The dose may be repeated with the best, often with incredibly good results, at intervals of fourteen, twelve, ten, eight, seven days in chronic diseases resembling acute diseases, at still shorter intervals; but in acute diseases at very much briefer periods….


Hahnemann at first gave repeated doses-Instances of his repetitions-He afterwards attempted to regulate the repetition by the supposed duration of action of the medicine-Afterwards his rules was that the medicine should not be replaced as long as improvement went on-Difficulty of following Hahnemann’s rule-The medicine has not exhausted its action until improvement stops-He next allows the medicine to be repeated before it has exhausted its action-He allows the rapidity of the course of the disease to determine the repetition-The medicine when repeated must be given in a lower dilutions-He latterly allowed the medicine to be repeated very frequently, even in chronic diseases-But each time in a different potency-AEgidi asserts the advantage of more frequent repetition-Wolf advises more frequent repetition-Hering enumerates cases where repetition is useful-Gross and Kretschmar advise repetition in certain cases-Rau attempts to show when repetitions are useful, when hurtful-Kampfer’s rules for the repetition- Attomyr looks to the provings for the rules for the repetition-Attomyr’s un-Hahnemannic directions-Koch’s rules- Griesselich’s laudation of repetition-Circumstances in which it is to be employed-Periods of exacerbation of the disease ought to regulate the repetition-Trinks’s rules for the repetition- Arnold’s maxims-Attempt at a rule for the repetition in acute and chronic diseases-The exacerbations, periodicity, and rapidity of diseases should regulate the repetition-The dose cannot guide us in the repetition-Some homoeopathists contend for rare repetition, though Hahnemann latterly renounced the practice.

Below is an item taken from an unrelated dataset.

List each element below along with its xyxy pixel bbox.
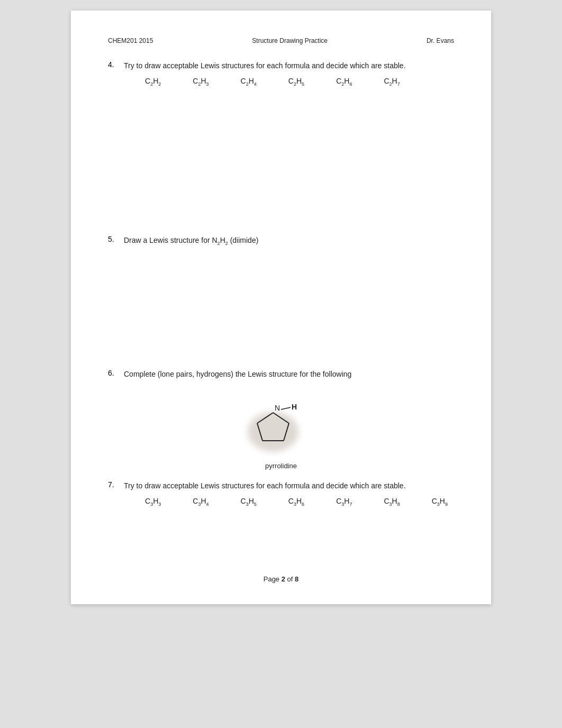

THEORETICALLY it might be inferred that the proper remedy having been discovered for the disease, and the appropriate dose having been found, all that remained for the physician to do was to place this dose of this remedy on the patient’s tongue, and this would amply suffice to effect the cure of the disease. Such a priori reasoning is encouraged by various parts of Hahnemann’s teachings, especially during the latter period of his life; thus his teaching in the Organon is that the dose of the appropriate medicine cannot be too small, so that it shall not be stronger than the disease to which it has a homoeopathic relation, and the logical inference from this of course is, that one single dose of one remedy is quite enough in acute as well as chronic diseases; and according we find this to have been Hahnemann’s doctrine and practice at one period.

But I am anticipating. This subject, like the others that I have in former lectures brought under your consideration, I shall proceed to consider historically, that is, I shall give you Hahnemann’s first practice, as far as that can be learned from his writings, and trace its gradual development in his mind, showing you the modifications his views and practice underwent with the growth of his system, and pointing out the circumstances that influenced his practice with respect to the repetition of the same medicine.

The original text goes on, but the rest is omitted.